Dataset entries
• • • •

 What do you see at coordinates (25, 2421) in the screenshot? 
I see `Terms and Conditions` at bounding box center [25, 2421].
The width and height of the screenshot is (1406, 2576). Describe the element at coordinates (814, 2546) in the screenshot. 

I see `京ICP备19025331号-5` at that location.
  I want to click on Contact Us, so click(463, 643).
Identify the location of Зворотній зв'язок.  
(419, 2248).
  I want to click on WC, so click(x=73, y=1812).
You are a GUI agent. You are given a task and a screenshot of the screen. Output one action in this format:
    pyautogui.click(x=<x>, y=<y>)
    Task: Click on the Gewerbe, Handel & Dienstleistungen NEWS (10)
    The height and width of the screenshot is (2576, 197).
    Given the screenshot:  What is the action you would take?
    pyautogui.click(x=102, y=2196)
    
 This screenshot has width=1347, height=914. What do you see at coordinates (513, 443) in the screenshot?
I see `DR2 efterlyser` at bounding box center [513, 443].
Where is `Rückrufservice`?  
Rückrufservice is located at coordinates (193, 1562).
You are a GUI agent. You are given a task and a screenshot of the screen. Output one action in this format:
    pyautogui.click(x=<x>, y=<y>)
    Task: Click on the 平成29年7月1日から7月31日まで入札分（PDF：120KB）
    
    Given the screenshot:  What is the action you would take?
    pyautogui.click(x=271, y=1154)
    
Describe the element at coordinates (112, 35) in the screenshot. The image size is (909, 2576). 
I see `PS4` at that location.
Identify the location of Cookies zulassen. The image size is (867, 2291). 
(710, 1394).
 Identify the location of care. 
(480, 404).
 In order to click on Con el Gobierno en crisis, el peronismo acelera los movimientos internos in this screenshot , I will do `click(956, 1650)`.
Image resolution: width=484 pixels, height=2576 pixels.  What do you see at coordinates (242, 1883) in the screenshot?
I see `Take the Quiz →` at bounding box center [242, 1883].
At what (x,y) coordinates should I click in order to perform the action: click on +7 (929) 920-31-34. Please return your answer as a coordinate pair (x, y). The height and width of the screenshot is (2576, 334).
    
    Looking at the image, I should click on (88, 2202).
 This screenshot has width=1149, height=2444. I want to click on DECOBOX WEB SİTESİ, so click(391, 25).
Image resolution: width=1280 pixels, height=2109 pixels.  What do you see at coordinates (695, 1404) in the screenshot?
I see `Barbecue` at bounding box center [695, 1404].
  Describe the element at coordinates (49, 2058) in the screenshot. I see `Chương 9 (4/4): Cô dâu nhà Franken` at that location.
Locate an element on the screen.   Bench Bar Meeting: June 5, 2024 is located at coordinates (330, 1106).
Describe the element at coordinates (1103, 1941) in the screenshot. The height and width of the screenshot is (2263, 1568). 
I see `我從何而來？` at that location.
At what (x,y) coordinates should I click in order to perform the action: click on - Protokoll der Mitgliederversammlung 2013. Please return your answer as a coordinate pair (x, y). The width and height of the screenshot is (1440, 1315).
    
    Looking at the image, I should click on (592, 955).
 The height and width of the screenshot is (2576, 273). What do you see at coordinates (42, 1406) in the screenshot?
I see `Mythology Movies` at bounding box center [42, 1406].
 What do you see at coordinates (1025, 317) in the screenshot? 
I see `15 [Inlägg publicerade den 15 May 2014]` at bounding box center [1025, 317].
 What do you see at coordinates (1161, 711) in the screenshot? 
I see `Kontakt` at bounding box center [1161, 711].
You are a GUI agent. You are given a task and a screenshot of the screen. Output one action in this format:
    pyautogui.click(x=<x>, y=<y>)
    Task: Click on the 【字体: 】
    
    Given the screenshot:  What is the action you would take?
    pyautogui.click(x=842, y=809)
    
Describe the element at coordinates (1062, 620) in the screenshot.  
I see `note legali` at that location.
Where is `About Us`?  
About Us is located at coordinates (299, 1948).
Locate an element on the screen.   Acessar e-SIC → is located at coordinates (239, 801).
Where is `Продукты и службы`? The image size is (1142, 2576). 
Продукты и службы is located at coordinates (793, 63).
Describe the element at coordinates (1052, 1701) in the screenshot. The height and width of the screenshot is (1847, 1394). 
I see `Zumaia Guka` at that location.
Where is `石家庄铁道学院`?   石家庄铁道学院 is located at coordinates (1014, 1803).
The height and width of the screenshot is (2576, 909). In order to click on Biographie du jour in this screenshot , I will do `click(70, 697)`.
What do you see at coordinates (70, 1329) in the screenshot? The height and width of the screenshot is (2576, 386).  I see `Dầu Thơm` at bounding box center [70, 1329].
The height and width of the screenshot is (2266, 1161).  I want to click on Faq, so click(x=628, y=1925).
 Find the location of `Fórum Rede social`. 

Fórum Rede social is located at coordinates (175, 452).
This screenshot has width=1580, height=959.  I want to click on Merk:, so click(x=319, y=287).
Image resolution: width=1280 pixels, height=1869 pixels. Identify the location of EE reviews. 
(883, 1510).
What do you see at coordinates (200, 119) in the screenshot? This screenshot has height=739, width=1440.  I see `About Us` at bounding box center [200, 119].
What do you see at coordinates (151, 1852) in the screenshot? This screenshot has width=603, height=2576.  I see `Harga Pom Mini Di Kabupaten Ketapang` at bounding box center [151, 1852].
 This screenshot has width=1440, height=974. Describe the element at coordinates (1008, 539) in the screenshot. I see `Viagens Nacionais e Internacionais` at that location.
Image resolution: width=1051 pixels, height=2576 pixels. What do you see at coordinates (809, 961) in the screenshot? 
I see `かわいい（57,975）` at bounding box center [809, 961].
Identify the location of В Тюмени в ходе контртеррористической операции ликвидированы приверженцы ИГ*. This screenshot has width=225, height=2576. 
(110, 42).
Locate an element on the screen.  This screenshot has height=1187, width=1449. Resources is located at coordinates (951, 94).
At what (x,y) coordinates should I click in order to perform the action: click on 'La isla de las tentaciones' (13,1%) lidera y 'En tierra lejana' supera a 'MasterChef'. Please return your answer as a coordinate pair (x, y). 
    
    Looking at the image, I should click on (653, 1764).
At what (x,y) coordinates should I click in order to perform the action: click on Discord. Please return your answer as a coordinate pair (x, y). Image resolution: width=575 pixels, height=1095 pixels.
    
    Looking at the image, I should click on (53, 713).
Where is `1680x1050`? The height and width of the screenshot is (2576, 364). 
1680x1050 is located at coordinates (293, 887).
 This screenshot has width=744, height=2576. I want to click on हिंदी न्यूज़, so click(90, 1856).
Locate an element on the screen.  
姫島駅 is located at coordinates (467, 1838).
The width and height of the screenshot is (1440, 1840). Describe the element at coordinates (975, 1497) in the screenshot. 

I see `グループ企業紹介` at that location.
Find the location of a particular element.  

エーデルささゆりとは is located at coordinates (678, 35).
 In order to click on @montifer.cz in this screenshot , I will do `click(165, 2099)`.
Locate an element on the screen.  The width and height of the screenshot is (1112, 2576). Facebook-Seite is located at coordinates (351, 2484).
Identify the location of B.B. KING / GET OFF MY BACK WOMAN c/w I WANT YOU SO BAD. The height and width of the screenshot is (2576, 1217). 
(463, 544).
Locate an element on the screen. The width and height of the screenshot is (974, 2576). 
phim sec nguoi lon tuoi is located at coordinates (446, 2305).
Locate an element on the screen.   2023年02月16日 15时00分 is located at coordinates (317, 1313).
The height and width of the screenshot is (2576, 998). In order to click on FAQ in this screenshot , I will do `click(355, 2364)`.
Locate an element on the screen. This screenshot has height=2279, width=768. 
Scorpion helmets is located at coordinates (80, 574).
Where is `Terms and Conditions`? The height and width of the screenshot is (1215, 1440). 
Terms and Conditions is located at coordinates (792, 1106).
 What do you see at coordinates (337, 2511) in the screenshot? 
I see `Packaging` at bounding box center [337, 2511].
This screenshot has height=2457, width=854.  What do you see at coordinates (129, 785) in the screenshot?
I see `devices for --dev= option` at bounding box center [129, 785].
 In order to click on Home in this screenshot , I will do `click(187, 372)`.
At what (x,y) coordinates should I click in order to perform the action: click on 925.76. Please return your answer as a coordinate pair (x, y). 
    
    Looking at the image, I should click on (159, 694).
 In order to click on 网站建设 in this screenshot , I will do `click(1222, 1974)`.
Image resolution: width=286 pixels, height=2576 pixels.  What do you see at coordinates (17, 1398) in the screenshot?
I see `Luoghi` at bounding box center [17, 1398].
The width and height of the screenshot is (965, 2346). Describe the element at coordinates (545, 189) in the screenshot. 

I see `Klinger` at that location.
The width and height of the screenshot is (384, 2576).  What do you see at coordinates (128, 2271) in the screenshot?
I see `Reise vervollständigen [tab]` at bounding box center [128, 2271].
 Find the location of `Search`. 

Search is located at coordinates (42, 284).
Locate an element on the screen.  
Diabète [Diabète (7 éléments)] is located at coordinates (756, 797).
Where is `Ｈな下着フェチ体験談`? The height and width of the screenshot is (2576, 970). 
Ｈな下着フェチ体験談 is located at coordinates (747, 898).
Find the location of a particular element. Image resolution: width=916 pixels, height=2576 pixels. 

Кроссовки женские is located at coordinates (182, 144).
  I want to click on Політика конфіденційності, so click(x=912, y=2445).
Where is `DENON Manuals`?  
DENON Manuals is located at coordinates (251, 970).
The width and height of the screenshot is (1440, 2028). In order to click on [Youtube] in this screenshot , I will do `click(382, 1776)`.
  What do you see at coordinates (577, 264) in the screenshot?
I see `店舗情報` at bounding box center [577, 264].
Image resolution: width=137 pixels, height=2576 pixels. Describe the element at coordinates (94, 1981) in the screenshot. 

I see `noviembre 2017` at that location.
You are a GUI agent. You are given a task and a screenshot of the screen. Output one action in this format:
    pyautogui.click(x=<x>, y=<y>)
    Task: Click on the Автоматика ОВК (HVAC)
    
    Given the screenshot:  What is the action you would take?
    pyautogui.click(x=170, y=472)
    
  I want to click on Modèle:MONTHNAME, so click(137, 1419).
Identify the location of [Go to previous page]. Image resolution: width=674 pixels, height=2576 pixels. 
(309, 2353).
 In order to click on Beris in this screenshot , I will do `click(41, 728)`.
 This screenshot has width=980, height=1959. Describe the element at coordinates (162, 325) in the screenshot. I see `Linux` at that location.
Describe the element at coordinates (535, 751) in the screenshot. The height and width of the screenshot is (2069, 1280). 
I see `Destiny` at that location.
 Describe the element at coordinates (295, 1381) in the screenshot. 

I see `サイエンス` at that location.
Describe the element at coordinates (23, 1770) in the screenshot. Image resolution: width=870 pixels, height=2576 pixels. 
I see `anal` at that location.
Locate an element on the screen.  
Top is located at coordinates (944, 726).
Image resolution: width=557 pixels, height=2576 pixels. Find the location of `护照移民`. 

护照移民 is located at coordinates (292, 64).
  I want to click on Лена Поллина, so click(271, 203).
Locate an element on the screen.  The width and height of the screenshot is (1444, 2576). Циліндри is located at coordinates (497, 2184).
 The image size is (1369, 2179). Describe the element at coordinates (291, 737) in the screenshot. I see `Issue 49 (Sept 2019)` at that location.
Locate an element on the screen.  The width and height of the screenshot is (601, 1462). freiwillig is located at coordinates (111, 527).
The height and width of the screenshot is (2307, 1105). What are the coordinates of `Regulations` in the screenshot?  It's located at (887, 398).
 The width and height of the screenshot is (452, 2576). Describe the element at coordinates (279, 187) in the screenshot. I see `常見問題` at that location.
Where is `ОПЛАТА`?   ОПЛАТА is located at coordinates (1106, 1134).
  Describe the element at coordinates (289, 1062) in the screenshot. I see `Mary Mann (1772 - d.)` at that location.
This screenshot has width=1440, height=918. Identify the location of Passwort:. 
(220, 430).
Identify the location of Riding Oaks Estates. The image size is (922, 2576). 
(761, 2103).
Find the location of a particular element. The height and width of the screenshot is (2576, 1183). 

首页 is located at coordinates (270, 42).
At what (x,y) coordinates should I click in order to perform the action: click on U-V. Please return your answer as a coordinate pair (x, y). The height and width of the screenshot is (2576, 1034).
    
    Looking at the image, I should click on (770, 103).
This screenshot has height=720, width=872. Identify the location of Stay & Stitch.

• • • •

# [Task]
Please restate the records word for word. Go from the first line to the line with "Task: Click on the 平成29年7月1日から7月31日まで入札分（PDF：120KB）" and include both.

# [Exercise result]
 What do you see at coordinates (25, 2421) in the screenshot? 
I see `Terms and Conditions` at bounding box center [25, 2421].
The width and height of the screenshot is (1406, 2576). Describe the element at coordinates (814, 2546) in the screenshot. 

I see `京ICP备19025331号-5` at that location.
  I want to click on Contact Us, so click(463, 643).
Identify the location of Зворотній зв'язок.  
(419, 2248).
  I want to click on WC, so click(x=73, y=1812).
You are a GUI agent. You are given a task and a screenshot of the screen. Output one action in this format:
    pyautogui.click(x=<x>, y=<y>)
    Task: Click on the Gewerbe, Handel & Dienstleistungen NEWS (10)
    The height and width of the screenshot is (2576, 197).
    Given the screenshot:  What is the action you would take?
    pyautogui.click(x=102, y=2196)
    
 This screenshot has width=1347, height=914. What do you see at coordinates (513, 443) in the screenshot?
I see `DR2 efterlyser` at bounding box center [513, 443].
Where is `Rückrufservice`?  
Rückrufservice is located at coordinates (193, 1562).
You are a GUI agent. You are given a task and a screenshot of the screen. Output one action in this format:
    pyautogui.click(x=<x>, y=<y>)
    Task: Click on the 平成29年7月1日から7月31日まで入札分（PDF：120KB）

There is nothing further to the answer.